Djumaeva v. State of New York

CourtNew York Court of Claims
DecidedJanuary 13, 2026
DocketClaim No. 132661
StatusUnpublished
AuthorCalderon

This text of Djumaeva v. State of New York (Djumaeva v. State of New York) is published on Counsel Stack Legal Research, covering New York Court of Claims primary law. Counsel Stack provides free access to over 12 million legal documents including statutes, case law, regulations, and constitutions.

Bluebook
Djumaeva v. State of New York, (N.Y. Super. Ct. 2026).

Opinion

Djumaeva v State of New York (2026 NY Slip Op 50373(U)) [*1]
Djumaeva v State of New York
2026 NY Slip Op 50373(U) [88 Misc 3d 1238(A)]
Decided on January 13, 2026
Court Of Claims
Calderon, J.
Published by New York State Law Reporting Bureau pursuant to Judiciary Law § 431.
This opinion is uncorrected and will not be published in the printed Official Reports.

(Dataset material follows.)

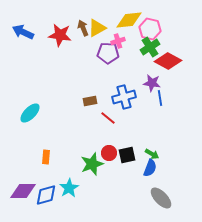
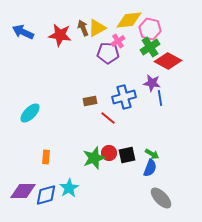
pink cross: rotated 16 degrees counterclockwise
green star: moved 2 px right, 6 px up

Decided on January 13, 2026
Court of Claims


Dilafruz Djumaeva, Individually and as Administratrix for
the Estate of ZAFAR RUSTAMOV, Claimant,

against

The State of New York, Defendant.




Claim No. 132661

For Claimant:
LEVINE & SLAVIT, PLLC
By: Ira S. Slavit, Esq.

For Defendant:
LETITIA JAMES, Attorney General of the State of New York
By: LaDonna S. Sandford, Assistant Attorney General Francisco Calderon, J.

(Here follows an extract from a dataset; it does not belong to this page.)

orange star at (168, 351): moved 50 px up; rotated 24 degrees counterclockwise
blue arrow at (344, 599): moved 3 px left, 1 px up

Claimant Dilafruz Djumaeva commenced this wrongful death action individually and as administratrix of the estate of Zafar Rustamov (decedent). A bifurcated, liability only trial of this claim was conducted virtually on June 3, 2025 and in-person on June 4, 2025 upon stipulation of the parties. Claimant offered Exhibits 1 through 34, 37 through 39, and 41 through 43 [FN1] which were received into evidence upon stipulation of the parties. Marked versions of several exhibits were also received into evidence during the trial as exhibits 1A through 1E, 14A, 33A, 34A through 34D, and 37A through 37E. At the start of trial, the parties stipulated that claimant has standing to bring this claim. Claimant offered the testimony of accident reconstruction specialist Michael Cei and arborist Bill Logan. By consent of the parties, defendant offered out of order the testimony of two members of the New York State Police [*2]Department: Lieutenant Roy Kievit and Trooper Steven Gill. At the close of claimant's proof, defendant moved for a directed verdict. Claimant opposed the motion and the Court reserved decision. Defendant offered the testimony of David Chomycz, an Acting Resident Engineer with the New York State Department of Transportation (DOT). After defendant rested, it renewed its motion for a directed verdict. At the close of all proof, the Court permitted the parties to submit posttrial memoranda.

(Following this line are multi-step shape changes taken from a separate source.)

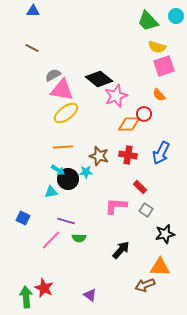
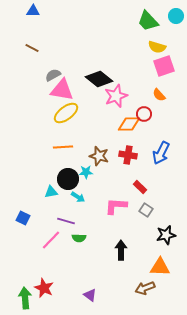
cyan arrow: moved 20 px right, 27 px down
black star: moved 1 px right, 1 px down
black arrow: rotated 42 degrees counterclockwise
brown arrow: moved 3 px down
green arrow: moved 1 px left, 1 px down
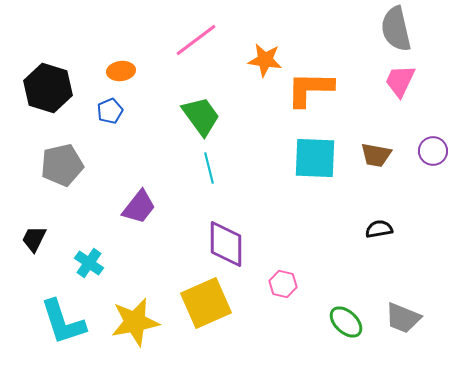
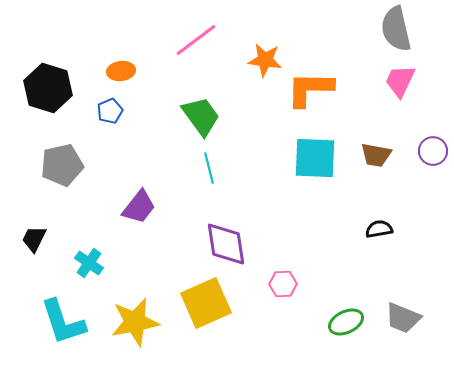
purple diamond: rotated 9 degrees counterclockwise
pink hexagon: rotated 16 degrees counterclockwise
green ellipse: rotated 68 degrees counterclockwise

After listening to the testimony of the witnesses and observing their demeanor as they testified, and upon consideration of that evidence and all of the other evidence received at trial and the applicable law, the Court finds that claimant has proven liability on the claim for negligence by a preponderance of the credible evidence.

FINDINGS OF FACT

On December 24, 2017, sometime before 3:00 a.m., decedent was driving a 2015 Toyota Camry on the Taconic State Parkway [FN2] in one of the northbound lanes (see Collision Reconstruction Unit Report, Exh 2, at 224).[FN3] Around mile marker 35.9, decedent struck a large fallen tree that had fallen across the entire northbound side of the road and into one of the southbound lanes. The tree was partially elevated off the road by the center guiderail and its branches. It was unclear whether the tree had already fallen across the road or fell onto decedent's vehicle. After the collision, decedent's vehicle "traveled off the right shoulder, striking an earth embankment and rocks, causing [the vehicle] to roll onto its roof and continue to its position of uncontrolled final rest on the broken white lane line of the northbound lanes" (id.). Decedent was pronounced dead at the scene "from blunt force trauma to the head" (id. at 226). Decedent's rear seat passenger "was able to climb out of the vehicle and was subsequently transported to Westchester Medical Center with non-life threatening injuries" (id. at 224-225). Subsequently, a second vehicle traveling northbound in the right lane struck the tree and continued under it. Numerous photographs were taken showing the tree and the vehicles as they existed after the accident (see State Photos, Exh 1).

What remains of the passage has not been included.